The girl grew white as death.
“Let me ashore, or it will be
my death I am sick with terror,” she
pleaded.
Ben did not appear to listen.
He was looking wildly down the stream, right and left,
with despair in his glances.
“Where is she? What can
have become of her?” he cried out at last, sinking
forward on his oars, and allowing the boat to struggle
for herself against the wind.
“At home, no doubt,” answered
the girl, struck with a selfish thought, in which
there was hope of safety.
“How! What?” exclaimed Ben fiercely,
“at home!”
“No doubt she left her boat
in some cove and went home along the shore,”
persisted the girl. “She would be sure to
put in somewhere!”
Ben’s face lighted up, and his eyes glowed with
hope.
“It may be of course
it is.

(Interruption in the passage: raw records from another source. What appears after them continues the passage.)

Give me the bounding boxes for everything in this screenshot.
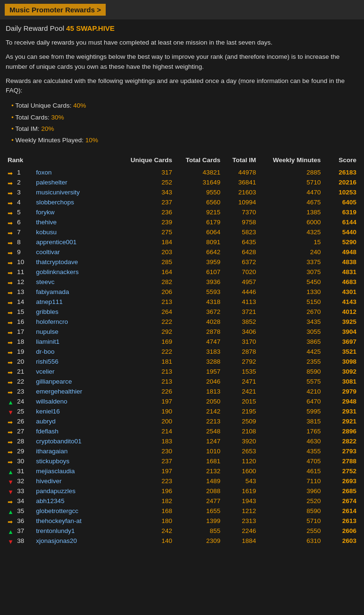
rank-cell: ➡ 23	[6, 386, 34, 396]
player-name[interactable]: aubryd	[34, 416, 117, 426]
weekly-minutes-value: 6000	[258, 217, 323, 227]
player-name[interactable]: thehockeyfan-at	[34, 516, 117, 526]
rank-cell: ▼ 32	[6, 476, 34, 486]
weekly-minutes-value: 6310	[258, 536, 323, 546]
player-name[interactable]: forykw	[34, 207, 117, 217]
header-total-im: Total IM	[222, 155, 258, 167]
player-name[interactable]: dr-boo	[34, 347, 117, 357]
table-row: ▲ 31 mejiasclaudia 197 2132 1600 4615 27…	[6, 466, 358, 476]
rank-number: 9	[17, 248, 21, 256]
total-cards-value: 2088	[174, 486, 222, 496]
player-name[interactable]: globetrottergcc	[34, 506, 117, 516]
player-name[interactable]: vcelier	[34, 367, 117, 376]
player-name[interactable]: holoferncro	[34, 317, 117, 327]
player-name[interactable]: rishi556	[34, 357, 117, 367]
player-name[interactable]: paleshelter	[34, 177, 117, 187]
player-name[interactable]: willsaldeno	[34, 396, 117, 406]
rank-number: 6	[17, 219, 21, 226]
player-name[interactable]: hivediver	[34, 476, 117, 486]
player-name[interactable]: abh12345	[34, 496, 117, 506]
player-name[interactable]: thehive	[34, 217, 117, 227]
player-name[interactable]: stickupboys	[34, 456, 117, 466]
rank-number: 19	[17, 348, 24, 355]
player-name[interactable]: kobusu	[34, 227, 117, 237]
player-name[interactable]: gillianpearce	[34, 376, 117, 386]
player-name[interactable]: cooltivar	[34, 247, 117, 257]
player-name[interactable]: liaminit1	[34, 337, 117, 347]
player-name[interactable]: fdeflash	[34, 426, 117, 436]
weekly-minutes-value: 3815	[258, 416, 323, 426]
score-value: 6405	[323, 197, 358, 207]
rank-arrow-icon: ➡	[8, 180, 15, 185]
player-name[interactable]: xjonasjonas20	[34, 536, 117, 546]
weekly-minutes-value: 5575	[258, 376, 323, 386]
total-im-value: 2878	[222, 347, 258, 357]
player-name[interactable]: trentonlundy1	[34, 526, 117, 536]
total-im-value: 3406	[222, 327, 258, 337]
player-name[interactable]: gribbles	[34, 307, 117, 317]
total-cards-value: 5593	[174, 287, 222, 297]
rank-number: 29	[17, 448, 24, 455]
total-cards-value: 4747	[174, 337, 222, 347]
rank-arrow-icon: ➡	[8, 339, 15, 345]
table-row: ➡ 2 paleshelter 252 31649 36841 5710 202…	[6, 177, 358, 187]
table-row: ▼ 25 keniel16 190 2142 2195 5995 2931	[6, 406, 358, 416]
total-im-value: 1212	[222, 506, 258, 516]
weekly-minutes-value: 4615	[258, 466, 323, 476]
player-name[interactable]: cryptobandito01	[34, 436, 117, 446]
header-score: Score	[323, 155, 358, 167]
player-name[interactable]: goblinknackers	[34, 267, 117, 277]
rank-cell: ➡ 5	[6, 207, 34, 217]
player-name[interactable]: apprentice001	[34, 237, 117, 247]
rank-arrow-icon: ➡	[8, 249, 15, 255]
rank-cell: ➡ 34	[6, 496, 34, 506]
score-value: 2613	[323, 516, 358, 526]
total-cards-value: 6179	[174, 217, 222, 227]
player-name[interactable]: slobberchops	[34, 197, 117, 207]
total-cards-value: 2050	[174, 396, 222, 406]
total-cards-value: 1655	[174, 506, 222, 516]
rank-arrow-icon: ▼	[8, 538, 15, 544]
player-name[interactable]: itharagaian	[34, 446, 117, 456]
breadcrumb-link[interactable]: Music Promoter Rewards >	[5, 4, 106, 16]
table-row: ➡ 30 stickupboys 237 1681 1120 4705 2788	[6, 456, 358, 466]
total-cards-value: 1681	[174, 456, 222, 466]
total-cards-value: 43821	[174, 167, 222, 177]
weighting-weekly-minutes: Weekly Minutes Played: 10%	[11, 135, 358, 146]
score-value: 2793	[323, 446, 358, 456]
player-name[interactable]: emergehealthier	[34, 386, 117, 396]
table-row: ▼ 32 hivediver 223 1489 543 7110 2693	[6, 476, 358, 486]
player-name[interactable]: foxon	[34, 167, 117, 177]
player-name[interactable]: fabiyamada	[34, 287, 117, 297]
total-im-value: 2471	[222, 376, 258, 386]
info-line3: Rewards are calculated with the followin…	[6, 76, 358, 96]
rank-cell: ➡ 28	[6, 436, 34, 446]
rank-number: 27	[17, 428, 24, 435]
rank-arrow-icon: ➡	[8, 259, 15, 265]
info-line1: To receive daily rewards you must have c…	[6, 38, 358, 47]
daily-reward-label: Daily Reward Pool	[6, 24, 64, 32]
rank-number: 20	[17, 358, 24, 365]
table-row: ▲ 24 willsaldeno 197 2050 2015 6470 2948	[6, 396, 358, 406]
player-name[interactable]: pandapuzzles	[34, 486, 117, 496]
unique-cards-value: 223	[117, 476, 174, 486]
total-im-value: 3721	[222, 307, 258, 317]
player-name[interactable]: thatcryptodave	[34, 257, 117, 267]
rank-number: 32	[17, 477, 24, 485]
player-name[interactable]: keniel16	[34, 406, 117, 416]
total-im-value: 2313	[222, 516, 258, 526]
table-row: ➡ 26 aubryd 200 2213 2509 3815 2921	[6, 416, 358, 426]
total-cards-value: 31649	[174, 177, 222, 187]
unique-cards-value: 275	[117, 227, 174, 237]
weighting-total-cards: Total Cards: 30%	[11, 112, 358, 123]
player-name[interactable]: mejiasclaudia	[34, 466, 117, 476]
rank-number: 30	[17, 458, 24, 465]
weekly-minutes-value: 3865	[258, 337, 323, 347]
player-name[interactable]: musicuniversity	[34, 187, 117, 197]
player-name[interactable]: nupulse	[34, 327, 117, 337]
breadcrumb-bar[interactable]: Music Promoter Rewards >	[0, 0, 364, 19]
rank-arrow-icon: ➡	[8, 319, 15, 325]
player-name[interactable]: atnep111	[34, 297, 117, 307]
rank-number: 38	[17, 537, 24, 544]
player-name[interactable]: steevc	[34, 277, 117, 287]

She went back long ago, no doubt on it,”
he exclaimed, joyfully. “Why Ben Benson,
what a precious old fool you was not to think of that.
Miss Agnes, I’ll set you ashore now anywhere
you’ll pint out, if the boat lives through it.”
“Now, now!” cried the
girl, breathless with terror, “strike for land
anywhere I know the shore. Only put
me on dry land again it’s all I ask.”